Middel I keert zich tegen dit oordeel met het betoog dat een vermindering van belasting gebaseerd op de uitsmeerregeling niet is voorzien in de belastingwet. Het middel faalt bij gebrek aan belang, nu de aanvankelijk bij uitspraak op het bezwaar tegen de aanslag verleende vermindering van belasting op grond van de uitsmeerregeling heeft geresulteerd in een aanslag welke tot een te laag bedrag is vastgesteld. Deze laatste omstandigheid rechtvaardigt op zichzelf navordering ingevolge artikel 16, lid 1, AWR.
3.3. Voor het Hof was voorts in geschil of de Inspecteur - gelet op de in artikel 16, lid 3, AWR gestelde navorderingstermijn - bij de hiervoor in 3.1.3 vermelde herrekening rekening mocht houden met de in de jaren vóór 1994 door X ten name van haar zuster genoten uitkeringen uit hoofde van de AAW of de WAO.
Het Hof heeft dienaangaande geoordeeld dat artikel 16, lid 3, AWR niet eraan in de weg staat om de navordering ter zake van de aanvankelijk tot een te hoog bedrag verleende tegemoetkoming uit hoofde van de uitsmeerregeling, te berekenen over het gehele tijdvak waaraan de nabetaalde inkomsten zijn toegerekend, alsmede dat de Inspecteur bij de berekening van het nagevorderde bedrag terecht de te weinig geheven belasting over inkomsten genoten in de jaren vóór 1994 mede in aanmerking heeft genomen. Deze oordelen zijn juist. Immers, de hier bedoelde wijze van berekenen leidt er niet toe dat wordt nagevorderd over een ander jaar dan 1997. De middelen II en III falen derhalve.
3.4. Het Hof heeft het bedrag van de door de Inspecteur te vergoeden proceskosten gesteld op "2 (beroepschrift en verschijnen mondelinge behandeling) x € 322 x 2 (wegingsfactor) = € 1.288." Hiertegen keert zich middel IX met een betoog dat erop neerkomt dat hier gelet op het aantal navorderingsaanslagen en beschikkingen sprake was van acht zaken, waarvan er drie respectievelijk vier samenhangen in de zin van artikel 3 van het Besluit proceskosten bestuursrecht.
Het middel faalt. In een geval als het onderhavige, waarin bij het gerechtshof één beroepschrift is ingediend, en het gerechtshof de zaak niet in meer zaken heeft gesplitst, is sprake van één zaak en niet van samenhangende zaken in de zin van voormelde bepaling, ook al heeft dat beroepschrift betrekking op meer dan één besluit.
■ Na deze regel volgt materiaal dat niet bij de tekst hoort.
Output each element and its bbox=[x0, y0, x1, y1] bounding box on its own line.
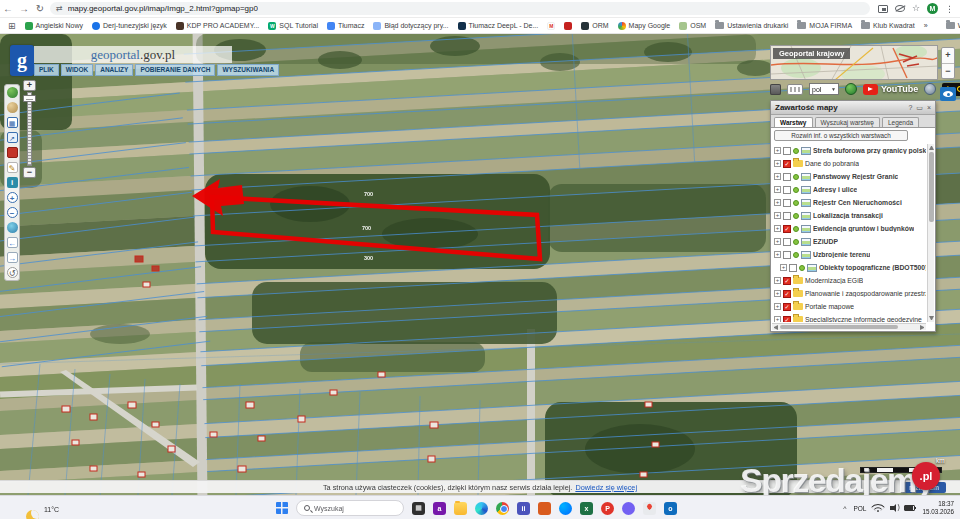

Kennelijk heeft het Hof met laatstbedoelde omstandigheid rekening gehouden bij het bepalen van de hoogte van de wegingsfactor voor het gewicht van de zaak, als bedoeld in onderdeel C1 van de Bijlage bij voormeld besluit, door de maximale wegingsfactor voor het gewicht van de zaak in aanmerking te nemen.
4. Proceskosten
De Hoge Raad acht geen termen aanwezig voor een veroordeling in de proceskosten.
5. Beslissing
De Hoge Raad verklaart het beroep ongegrond.
Dit arrest is gewezen door de vice-president A.G. Pos als voorzitter, en de raadsheren L. Monné, P.J. van Amersfoort, A.R. Leemreis en C.J.J. van Maanen, in tegenwoordigheid van de waarnemend griffier A.I. Boussak-Leeksma, en in het openbaar uitgesproken op 15 april 2005.